What to do
Go over the entries and report the lines where the word "prévoyances" occurs.

Provided data
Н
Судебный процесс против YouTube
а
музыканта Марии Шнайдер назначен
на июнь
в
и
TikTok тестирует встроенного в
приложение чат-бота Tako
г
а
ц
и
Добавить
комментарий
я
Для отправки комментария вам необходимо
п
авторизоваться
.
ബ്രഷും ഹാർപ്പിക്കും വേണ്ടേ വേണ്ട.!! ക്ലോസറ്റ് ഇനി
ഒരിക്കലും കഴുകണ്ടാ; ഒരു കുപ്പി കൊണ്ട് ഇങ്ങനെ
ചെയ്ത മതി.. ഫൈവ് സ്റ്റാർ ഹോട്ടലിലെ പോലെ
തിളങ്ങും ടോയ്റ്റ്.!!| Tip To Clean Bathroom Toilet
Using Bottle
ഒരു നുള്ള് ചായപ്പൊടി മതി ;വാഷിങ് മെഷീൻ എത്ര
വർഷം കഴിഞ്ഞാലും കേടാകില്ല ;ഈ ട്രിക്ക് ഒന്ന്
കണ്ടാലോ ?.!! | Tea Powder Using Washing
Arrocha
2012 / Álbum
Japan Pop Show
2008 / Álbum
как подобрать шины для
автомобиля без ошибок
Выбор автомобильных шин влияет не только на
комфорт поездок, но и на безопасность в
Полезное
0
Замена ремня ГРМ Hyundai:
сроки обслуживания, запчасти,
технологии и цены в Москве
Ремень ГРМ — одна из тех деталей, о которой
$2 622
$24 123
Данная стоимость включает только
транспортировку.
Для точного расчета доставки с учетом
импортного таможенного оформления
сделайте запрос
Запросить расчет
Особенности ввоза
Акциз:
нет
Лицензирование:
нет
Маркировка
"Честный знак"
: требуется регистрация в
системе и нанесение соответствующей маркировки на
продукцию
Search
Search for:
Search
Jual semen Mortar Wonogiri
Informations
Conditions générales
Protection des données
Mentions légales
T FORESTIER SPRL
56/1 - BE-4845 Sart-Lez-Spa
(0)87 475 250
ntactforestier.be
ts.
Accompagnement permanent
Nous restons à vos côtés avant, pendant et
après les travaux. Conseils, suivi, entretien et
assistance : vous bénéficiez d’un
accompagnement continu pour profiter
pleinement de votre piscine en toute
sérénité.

* * *

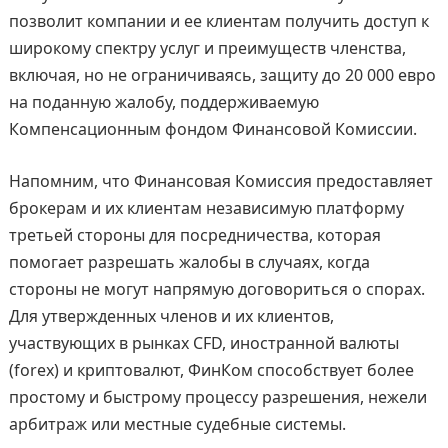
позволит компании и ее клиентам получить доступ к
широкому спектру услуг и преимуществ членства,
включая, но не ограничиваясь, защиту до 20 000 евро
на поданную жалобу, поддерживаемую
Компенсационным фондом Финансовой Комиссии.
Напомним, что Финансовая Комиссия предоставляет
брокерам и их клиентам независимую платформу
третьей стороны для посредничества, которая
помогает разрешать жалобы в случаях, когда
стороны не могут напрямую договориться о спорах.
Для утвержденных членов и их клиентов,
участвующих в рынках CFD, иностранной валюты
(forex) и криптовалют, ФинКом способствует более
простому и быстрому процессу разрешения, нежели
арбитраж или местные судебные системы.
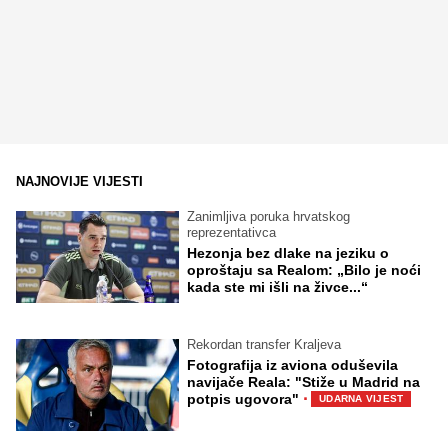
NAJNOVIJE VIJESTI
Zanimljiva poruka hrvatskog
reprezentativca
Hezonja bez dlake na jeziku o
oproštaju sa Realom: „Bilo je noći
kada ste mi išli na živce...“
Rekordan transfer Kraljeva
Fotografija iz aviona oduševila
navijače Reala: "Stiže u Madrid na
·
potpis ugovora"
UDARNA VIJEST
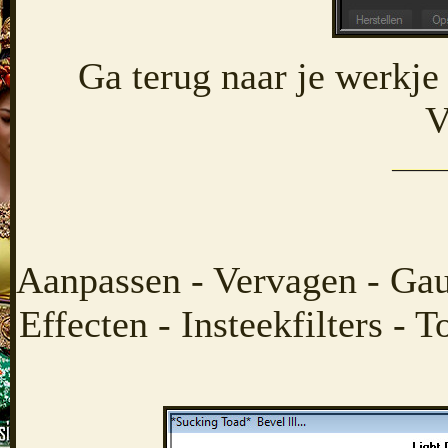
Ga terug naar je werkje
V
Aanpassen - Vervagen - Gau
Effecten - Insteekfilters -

---

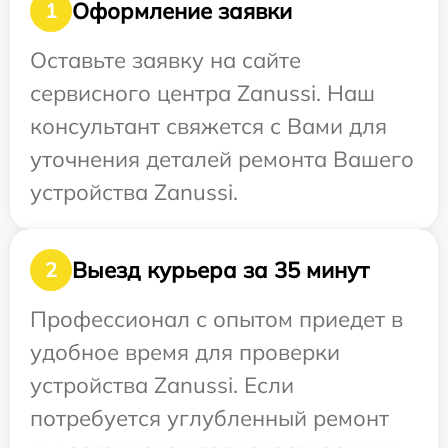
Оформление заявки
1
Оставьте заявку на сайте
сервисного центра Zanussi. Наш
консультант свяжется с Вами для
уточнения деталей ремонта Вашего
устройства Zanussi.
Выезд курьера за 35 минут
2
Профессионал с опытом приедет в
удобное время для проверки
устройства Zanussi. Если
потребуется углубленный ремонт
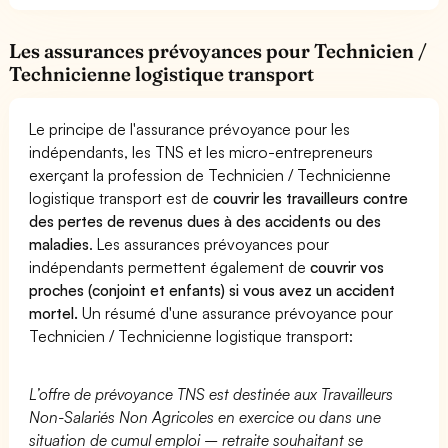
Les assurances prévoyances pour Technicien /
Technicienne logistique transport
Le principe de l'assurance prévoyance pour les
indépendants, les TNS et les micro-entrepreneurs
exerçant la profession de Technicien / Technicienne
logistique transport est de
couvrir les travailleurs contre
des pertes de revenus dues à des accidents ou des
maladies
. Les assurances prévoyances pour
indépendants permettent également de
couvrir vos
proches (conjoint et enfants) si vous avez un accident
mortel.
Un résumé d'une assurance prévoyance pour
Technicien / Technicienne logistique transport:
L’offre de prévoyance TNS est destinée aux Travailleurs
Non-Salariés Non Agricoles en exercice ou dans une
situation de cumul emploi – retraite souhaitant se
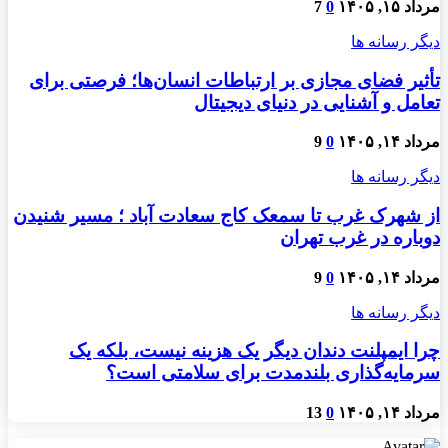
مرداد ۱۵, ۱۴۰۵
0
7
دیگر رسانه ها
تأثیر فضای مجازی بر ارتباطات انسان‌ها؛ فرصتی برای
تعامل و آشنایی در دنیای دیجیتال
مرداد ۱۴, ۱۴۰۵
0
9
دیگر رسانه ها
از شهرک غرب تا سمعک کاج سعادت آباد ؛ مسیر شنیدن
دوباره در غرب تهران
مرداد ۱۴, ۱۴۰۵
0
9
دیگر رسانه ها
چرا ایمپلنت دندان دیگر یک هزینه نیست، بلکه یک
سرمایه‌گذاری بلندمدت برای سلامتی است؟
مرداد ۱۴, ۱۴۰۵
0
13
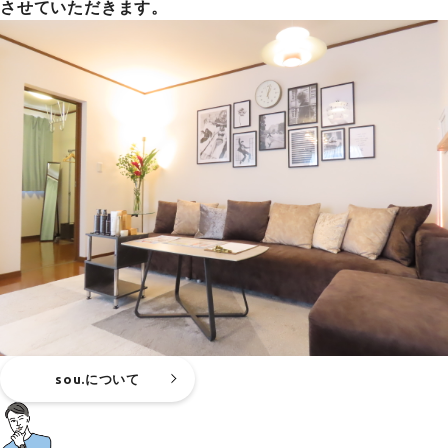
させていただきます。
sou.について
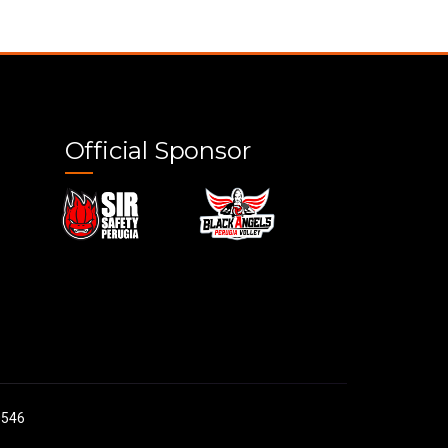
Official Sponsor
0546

Exercise response
Les assurances prévoyances pour Technicien /
. Les assurances prévoyances pour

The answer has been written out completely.